When a society perceives an external enemy -- even one which poses no genuine credible threat -- the society responds by collectively manufacturing an evil enemy image. This image is a stereotype of the enemy group, which possesses whatever qualities are considered to be the most immoral at the time; it is a reversed mirror image of the society which creates it. The image-creating society thus becomes a contrasting stereotype, to allow its members to exaggerate their own virtue, while silencing critics and dissenters by labeling them as traitors (e.g., “Red fanatics” from the “evil empire” of Communism; the “Japs;” “Huns;” and “Indian savages”). Eventually, this becomes a “moral crusade” and/or “witch hunt” for the perceived social deviants, which may or may not actually even exist. Eventually, rumor-inspired copycat crimes create a self-fulfilling prophecy, since a “deviant ideology” is needed to rationalize deviant behavior.[21]
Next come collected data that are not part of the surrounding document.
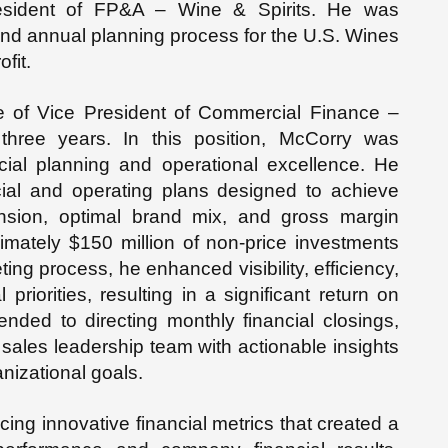
sident of FP&A – Wine & Spirits. He was
c and annual planning process for the U.S. Wines
ofit.
le of Vice President of Commercial Finance –
three years. In this position, McCorry was
ancial planning and operational excellence. He
cial and operating plans designed to achieve
sion, optimal brand mix, and gross margin
imately $150 million of non-price investments
g process, he enhanced visibility, efficiency,
priorities, resulting in a significant return on
nded to directing monthly financial closings,
e sales leadership team with actionable insights
anizational goals.
ucing innovative financial metrics that created a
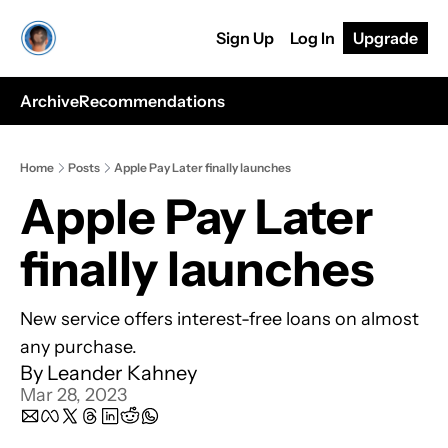
Sign Up
Log In
Upgrade
Archive
Recommendations
Home
Posts
Apple Pay Later finally launches
Apple Pay Later 
finally launches
New service offers interest-free loans on almost 
any purchase.
By 
Leander Kahney
Mar 28, 2023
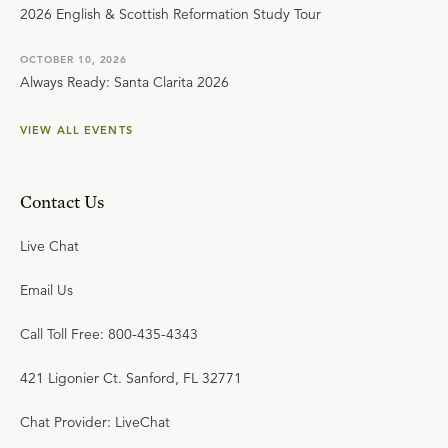
2026 English & Scottish Reformation Study Tour
OCTOBER 10, 2026
Always Ready: Santa Clarita 2026
VIEW ALL EVENTS
Contact Us
Live Chat
Email Us
Call Toll Free: 800-435-4343
421 Ligonier Ct. Sanford, FL 32771
Chat Provider: LiveChat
These completely-absurd rumors took off and became accepted because of the zeitgeist, which consistently provided all three forms of rumor fuel to many towns and cities:[21]
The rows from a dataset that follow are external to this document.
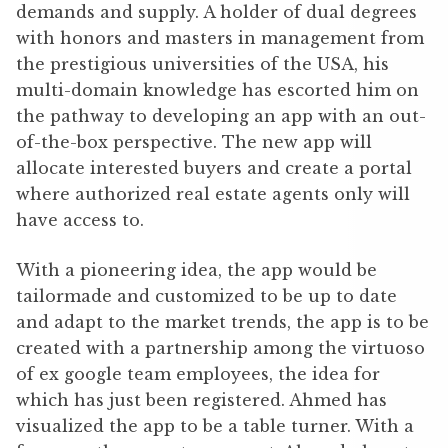
demands and supply. A holder of dual degrees
with honors and masters in management from
the prestigious universities of the USA, his
multi-domain knowledge has escorted him on
the pathway to developing an app with an out-
of-the-box perspective. The new app will
allocate interested buyers and create a portal
where authorized real estate agents only will
have access to.
With a pioneering idea, the app would be
tailormade and customized to be up to date
and adapt to the market trends, the app is to be
created with a partnership among the virtuoso
of ex google team employees, the idea for
which has just been registered. Ahmed has
visualized the app to be a table turner. With a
  1. An ambiguous event which causes many people to enter a stressful situation (e.g., economic downturn, unexplained crimes).
  2. Drawing attention to a previously-unconsidered fact and/or aspect of a common, ongoing activity (e.g., dual-income families placing their children in daycare).
  3. Symbolic urban legends or folktales which are reworked for the modern world by integrating the above two items. In particular, Satanic cult rumors are derived from the:
    • “Blood ritual myth,” where conspirators kidnap and murder children, to use their blood and body parts in religious rituals. This is an enduring myth because it universally frightens every parent.[21]
    • “Surprisers Surprised legend," where those planning a surprise party enter the guest-of-honor’s home, only to find them doing something embarrassing.[19]
    • Many “Satanic cult activities” were just teenagers on legend-trips and/or were derived from their legend-trip stories.[37]

Legitimizing Factors

Satanic cult rumors were considered to be legitimate because:[21]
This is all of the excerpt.